Giovanni’s world is noir-ish, vaudevillian, even a bit surreal. The story is set in an imaginary country that somewhat resembles America of the 1950s and 60s. What was your thought process in setting the story in a parallel, fable-like world?  Did you do any research to flesh out its wonderful detail?

I knew I was taking a risk in setting the book in an imaginary place, a parallel America of the 50s and 60s, and yet it felt necessary for the kind of book I was hoping to write. The Poser, as I see it, is about Giovanni’s attempt to become a real person; it felt right that the landscape, too, might strain to be real, flickering between the evoked and the shadowy. I did do research about the corresponding time in America. Stuff about clothes, some slang, etc. I used as models for the noir prose style novels by favorites like Jim Thompson and Raymond Chandler.
I can’t seem to escape the surreal. In visual art, it’s always been my favorite: Giacometti’s sculptures, for instance, or the paintings of Paul Klee. I think I’ve always aspired to whatever the prose equivalent of such a way of seeing would be. For me, it is rare that when meeting a person I note what color nail polish she’s wearing or which kind of ankle boot (this can be very embarrassing, mind you, for someone meant to be observant). Encountering a person can be a pretty damn surreal experience, much more like meeting a Giacometti or a Klee. I think the same is true of places. Just walking around and seeing people yammering on their cellphones or driving around in these motorized chrome bubbles—we live in a sci-fi movie! My agent, Jin Auh, once relayed a line the author George Garrett had about Fellini’s movies. He called them “science fiction set in the past.” I loved that. I think that’s what I’m trying to write.

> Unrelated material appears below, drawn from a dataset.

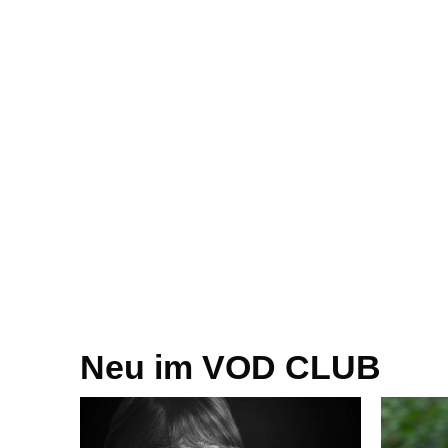
Neu im VOD CLUB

Bestselling author Sam Lipsyte praised you as “a great hope for comic fiction in the 21st century.” Did you set out to write a humorous book? Were there any books or authors—comedic or otherwise—who inspired you while writing The Poser?

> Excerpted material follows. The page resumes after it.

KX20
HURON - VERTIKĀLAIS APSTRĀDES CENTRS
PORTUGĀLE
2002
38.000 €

Sam Lipsyte has made me laugh so many times, so I was on cloud nine when I found out he enjoyed the book. I certainly hope the novel’s funny. My old teacher Barry Hannah used to say that books should offer “deep entertainment”; the unkillable ham in me can’t seem to let go of the second word. All of my favorite contemporary writers make me laugh: Jennifer Egan, Jonathan Lethem, Sam Lipsyte, Barry. Even very dark, supposedly depressing, classics are secretly knee-slappers. I’m thinking of writers like Knut Hamsun, Thomas Bernhard, Samuel Beckett, and Herman Melville. I read Paul Auster’s introduction to Hunger, in which Auster talks about how dark and miserable the book is (all of which is true, of course), but I also thought, it’s hilarious! The truly tragic is the funniest stuff there is! The fact that we live on a spinning ball in an endless void, or that we possess a seemingly infinite consciousness but will all die. It’s just so absurd. I think laugher is the sound of someone accepting their powerlessness and through that acceptance briefly somehow transcending it. And it shouldn’t ever be explained. And I now ruined it forever.
                                                                                                         
Besides working as a novelist, a magician, and a rapper, you also write screenplays. In fact, Times Square, a script you co-wrote with Taylor Materne, was recently optioned by Focus Features. In your opinion, what’s the biggest difference between writing a novel and a script, and do you prefer writing one form over the other?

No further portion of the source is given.